Exhibit all of the $\mathbb{Z}$-module homomorphisms from $\mathbb{Z}/(30)$ to $\mathbb{Z}/(21)$.

By this previous exercise, we have $\mathsf{Hom}_\mathbb{Z}(\mathbb{Z}/(30), \mathbb{Z}/(21)) \cong \mathsf{Ann}_{\mathbb{Z}/(21)}((30))$. We claim that $\mathsf{Ann}_{\mathbb{Z}/(21)} = (7)/(21)$. To see this, suppose first that $\overline{k} \in \mathsf{Ann}_{\mathbb{Z}/(21)}((30))$. In particular, we have $30 \cdot \overline{k} = \overline{30k} = 0$ mod 21. Then $21|30k$, and so $7|10k$. Now $10k \equiv 0$ mod 7, and hence $k \equiv 0$ mod 7. So $\overline{k} \in (7)/(21)$. Conversely, note that $30 \cdot \overline{7k} = \overline{210k} = 0$. Thus $\overline{7k} \in \mathsf{Ann}_{\mathbb{Z}/(21)}((30))$, and we have $\mathsf{Ann}_{\mathbb{Z}/(21)}((30)) = (7)/(21) \cong \mathbb{Z}/(3)$.

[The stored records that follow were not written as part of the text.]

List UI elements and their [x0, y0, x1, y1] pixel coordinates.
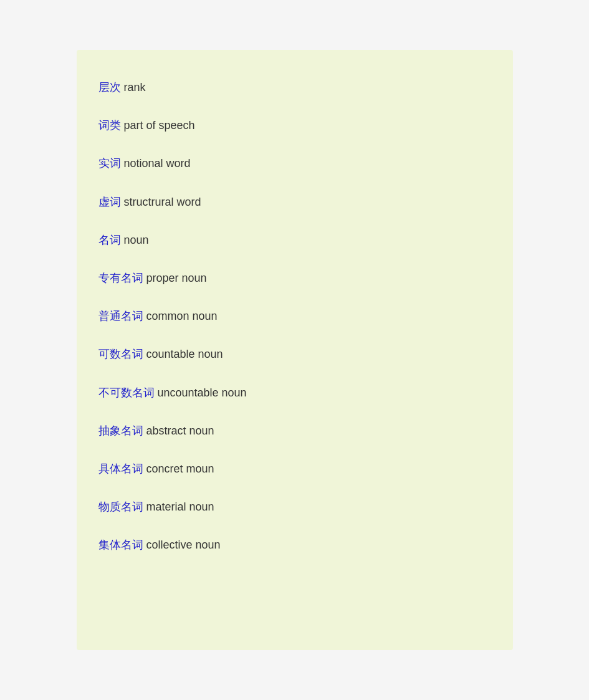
term-english: proper noun: [143, 272, 207, 284]
term-link-material-noun[interactable]: 物质名词 material noun: [98, 501, 214, 513]
list-item: 实词 notional word: [98, 145, 491, 183]
term-english: rank: [121, 81, 146, 93]
term-english: countable noun: [143, 348, 223, 360]
term-link-uncountable-noun[interactable]: 不可数名词 uncountable noun: [98, 386, 247, 399]
term-english: material noun: [143, 501, 214, 513]
term-chinese: 集体名词: [98, 539, 143, 551]
term-link-countable-noun[interactable]: 可数名词 countable noun: [98, 348, 223, 360]
term-english: concret moun: [143, 463, 214, 475]
term-link-common-noun[interactable]: 普通名词 common noun: [98, 310, 218, 322]
list-item: 词类 part of speech: [98, 107, 491, 145]
list-item: 抽象名词 abstract noun: [98, 412, 491, 450]
main-card: 层次 rank词类 part of speech实词 notional word…: [77, 50, 513, 650]
list-item: 层次 rank: [98, 69, 491, 107]
term-link-abstract-noun[interactable]: 抽象名词 abstract noun: [98, 424, 214, 437]
term-english: abstract noun: [143, 424, 214, 437]
list-item: 虚词 structrural word: [98, 183, 491, 221]
term-chinese: 专有名词: [98, 272, 143, 284]
term-english: structrural word: [121, 196, 201, 208]
term-chinese: 词类: [98, 119, 121, 132]
list-item: 具体名词 concret moun: [98, 450, 491, 488]
term-english: common noun: [143, 310, 218, 322]
term-link-notional-word[interactable]: 实词 notional word: [98, 157, 191, 170]
list-item: 普通名词 common noun: [98, 297, 491, 335]
term-link-rank[interactable]: 层次 rank: [98, 81, 146, 93]
term-link-collective-noun[interactable]: 集体名词 collective noun: [98, 539, 221, 551]
term-english: notional word: [121, 157, 191, 170]
term-chinese: 普通名词: [98, 310, 143, 322]
term-link-concrete-noun[interactable]: 具体名词 concret moun: [98, 463, 214, 475]
list-item: 不可数名词 uncountable noun: [98, 374, 491, 412]
list-item: 可数名词 countable noun: [98, 335, 491, 373]
term-english: noun: [121, 234, 149, 246]
term-chinese: 层次: [98, 81, 121, 93]
list-item: 名词 noun: [98, 221, 491, 259]
list-item: 物质名词 material noun: [98, 488, 491, 526]
term-chinese: 具体名词: [98, 463, 143, 475]
term-english: collective noun: [143, 539, 221, 551]
term-link-structural-word[interactable]: 虚词 structrural word: [98, 196, 201, 208]
list-item: 集体名词 collective noun: [98, 526, 491, 564]
term-chinese: 物质名词: [98, 501, 143, 513]
list-item: 专有名词 proper noun: [98, 259, 491, 297]
term-link-proper-noun[interactable]: 专有名词 proper noun: [98, 272, 207, 284]
term-chinese: 不可数名词: [98, 386, 155, 399]
term-chinese: 虚词: [98, 196, 121, 208]
term-chinese: 可数名词: [98, 348, 143, 360]
term-chinese: 抽象名词: [98, 424, 143, 437]
term-link-noun[interactable]: 名词 noun: [98, 234, 149, 246]
term-english: part of speech: [121, 119, 195, 132]
term-english: uncountable noun: [155, 386, 247, 399]
term-chinese: 实词: [98, 157, 121, 170]
term-link-part-of-speech[interactable]: 词类 part of speech: [98, 119, 195, 132]
term-chinese: 名词: [98, 234, 121, 246]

So there are precisely three $\mathbb{Z}$-module homomorphisms $\mathbb{Z}/(30) \rightarrow \mathbb{Z}/(21)$. As group homomorphisms, each of these is uniquely determined by the image of $\overline{1}$. These homomorphisms are given by $\overline{1} \mapsto \overline{0}$, $\overline{1} \mapsto \overline{7}$, and $\overline{1} \mapsto \overline{14}$.